▸ Task instructions: Should a line in the entries below contain "Raising", return that line.

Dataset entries
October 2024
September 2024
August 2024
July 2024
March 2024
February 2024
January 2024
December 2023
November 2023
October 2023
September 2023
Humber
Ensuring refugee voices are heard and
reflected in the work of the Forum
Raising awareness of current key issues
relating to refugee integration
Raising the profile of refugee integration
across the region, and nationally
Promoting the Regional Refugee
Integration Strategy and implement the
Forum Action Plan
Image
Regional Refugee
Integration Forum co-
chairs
--
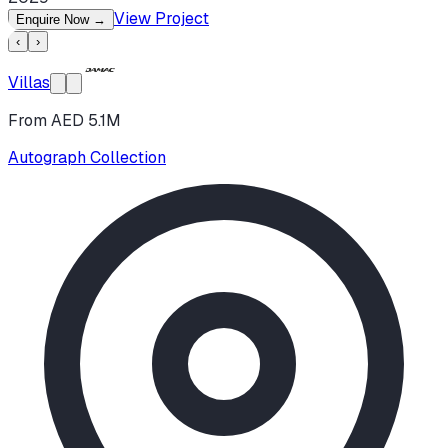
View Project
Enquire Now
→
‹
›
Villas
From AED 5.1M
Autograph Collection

▸ Finished exercise:
Raising awareness of current key issues
Raising the profile of refugee integration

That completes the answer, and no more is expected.